Павленко, радостно засмеявшись, обнял за плечи Фитюлина и повалился вместе с ним на траву.
Юра Шустряков выбрал себе место рядом с Колобовым. Время от времени, как из-за бруствера, он поглядывал через плечо Николая в ту сторону, где был Красовский. Убедившись в каких-то своих предположениях, Юра вздохнул и тихо, чтобы не слышали другие сказал:
— Олег кодлу вокруг себя собирает, из воров.
— А ты что вздыхаешь? Обидно, что тебя не зовет, да? — спросил лежавший рядом Пищурин.
— Я не для вас говорю, — вскинулся Юра. — На черта мне сдался этот горлопан.

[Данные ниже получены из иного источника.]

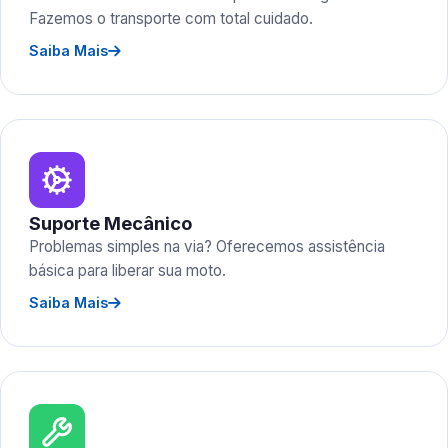
Fazemos o transporte com total cuidado.
Saiba Mais
Suporte Mecânico
Problemas simples na via? Oferecemos assistência
básica para liberar sua moto.
Saiba Mais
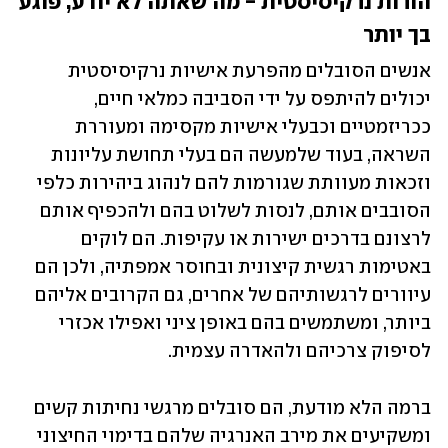
הורות נרקיסיסטית - מה שאתה לא יודע, פוגע 
בך יותר
אנשים הסובלים מהפרעת אישיות נרקיסיסטית 
יכולים להיתפס על ידי הסביבה כמלאי חיים, 
ככריזמטיים וכבעלי אישיות מקסימה ומעוררת 
השראה, בעוד שלמעשה הם בעלי תחושת עליונות 
וזכאות מעוותת שגורמות להם לנהוג ביהירות כלפי 
הסובבים אותם, לנסות לשלוט בהם ולהכפיף אותם 
לרצונם בדרכים ישירות או עקיפות. הם לוקים 
באטימות רגשית קיצונית ובחוסר אמפתיה, ולכן הם 
עיוורים לרגשותיהם של אחרים, גם הקרובים אליהם 
ביותר, ומשתמשים בהם באופן ציני ואפילו אכזרי 
לסיפוק צרכיהם ולהאדרה עצמית. 
ברמה הלא מודעת, הם סובלים מרגשי נחיתות קשים 
ומשקיעים את מירב האנרגיה שלהם בדימוי החיצוני 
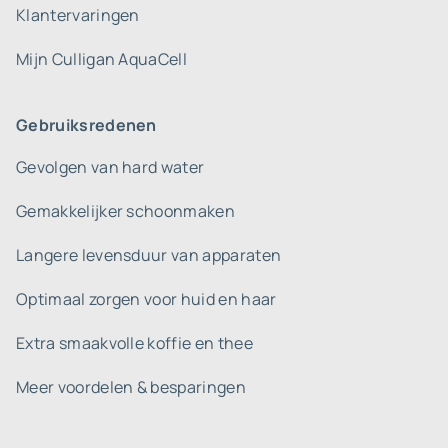
Klantervaringen
Mijn Culligan AquaCell
Gebruiksredenen
Gevolgen van hard water
Gemakkelijker schoonmaken
Langere levensduur van apparaten
Optimaal zorgen voor huid en haar
Extra smaakvolle koffie en thee
Meer voordelen & besparingen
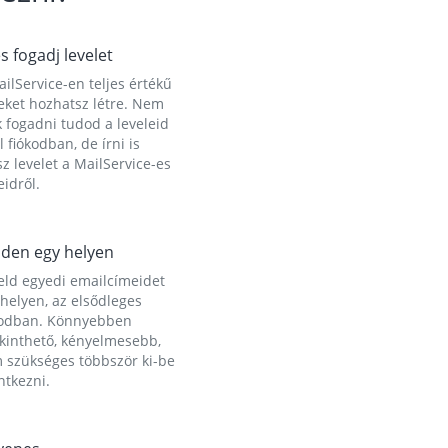
és fogadj levelet
ilService-en teljes értékű
eket hozhatsz létre. Nem
 fogadni tudod a leveleid
l fiókodban, de írni is
z levelet a MailService-es
idről.
den egy helyen
eld egyedi emailcímeidet
helyen, az elsődleges
kodban. Könnyebben
ekinthető, kényelmesebb,
 szükséges többször ki-be
ntkezni.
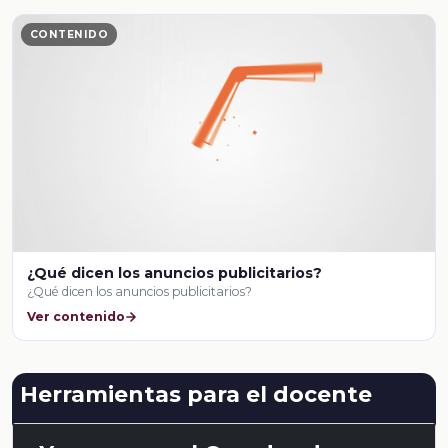
CONTENIDO
¿Qué dicen los anuncios publicitarios?
¿Qué dicen los anuncios publicitarios?
Ver contenido
Herramientas para el docente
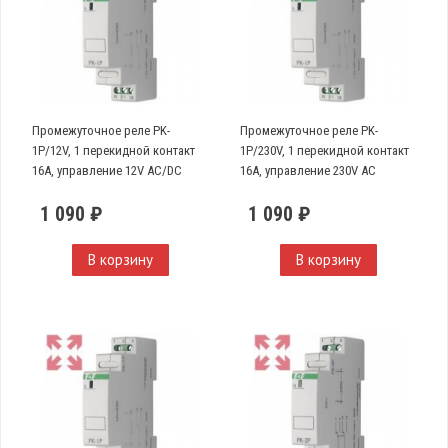
Промежуточное реле PK-
Промежуточное реле PK-
1P/12V, 1 перекидной контакт
1P/230V, 1 перекидной контакт
16А, управление 12V AC/DC
16А, управление 230V AC
1 090 ₽
1 090 ₽
В корзину
В корзину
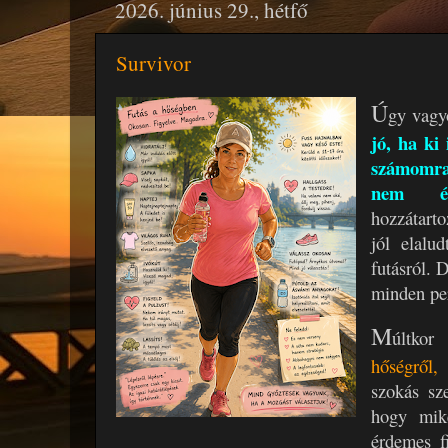
2026. június 29., hétfő
Survivor
Ú
gy vagy
jó, ha ki
számomra
nem élet
hozzátarto
jól elalu
futásról. 
minden per
M
últko
hőségről,
szokás sze
hogy mik
érdemes f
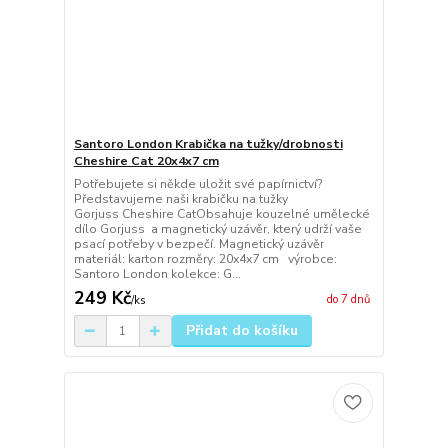
Santoro London Krabička na tužky/drobnosti
Cheshire Cat 20x4x7 cm
Potřebujete si někde uložit své papírnictví?
Představujeme naši krabičku na tužky
Gorjuss Cheshire CatObsahuje kouzelné umělecké
dílo Gorjuss a magnetický uzávěr, který udrží vaše
psací potřeby v bezpečí. Magnetický uzávěr
materiál: karton rozměry: 20x4x7 cm výrobce:
Santoro London kolekce: G...
249 Kč
do 7 dnů
/
ks
Přidat do košíku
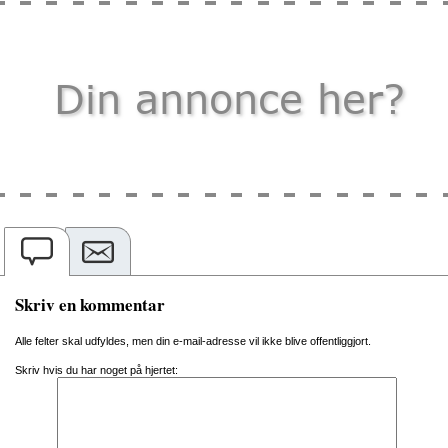
Skriv en kommentar
Alle felter skal udfyldes, men din e-mail-adresse vil ikke blive offentliggjort.
Skriv hvis du har noget på hjertet:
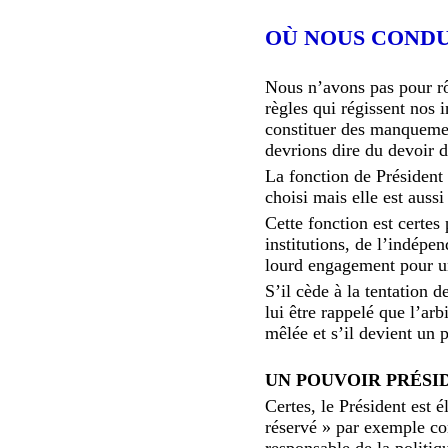
OÙ NOUS COND
Nous n’avons pas pour rôl
règles qui régissent nos 
constituer des manquement
devrions dire du devoir d’
La fonction de Président
choisi mais elle est auss
Cette fonction est certes
institutions, de l’indépe
lourd engagement pour 
S’il cède à la tentation d
lui être rappelé que l’ar
mêlée et s’il devient un pa
UN POUVOIR PRÉSI
Certes, le Président est é
réservé » par exemple 
responsable de la politi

Товарищ старшина, можно я теперь при вас буду?
— Как это — при мне? — удивился Николай.
— Я при вас ординарцем буду, товарищ старшина. Все исполню, что скажете. Только пусть Олег теперь мной не командует, ладно?
— Ординарец мне по уставу не положен, Юра. А будет тобой Красовский командовать или нет — зависит только от тебя самого.
Он опять откинулся на спину. Шустряков продолжал что-то шептать ему в самое ухо, но Николай не слышал его. Тоска снова сдавила грудь. Мог ли он представить себе, когда давил под Москвой гусеницами своего танка немецкие пушки, что доведется служить вот в таком расхристанном «войске». Разве можно сплотить этих людей в полноценную и монолитную боевую единицу, сильную своей волей и дисциплиной?
Сам он, несмотря на свои злоключения, всегда готов был действовать безотказно. Но много ли среди собравшихся здесь таких, как он? Есть, наверное, еще. Взять хотя бы Пищурина, Застежкина, Павленко. Чем они хуже его? И таких, наверное, большинство. Так чего же он строит из себя несчастного страдальца и сторонится окружающих его людей? Того же Шустрякова: вор, конечно, но он ведь еще мальчишка и матери родной никогда не видел…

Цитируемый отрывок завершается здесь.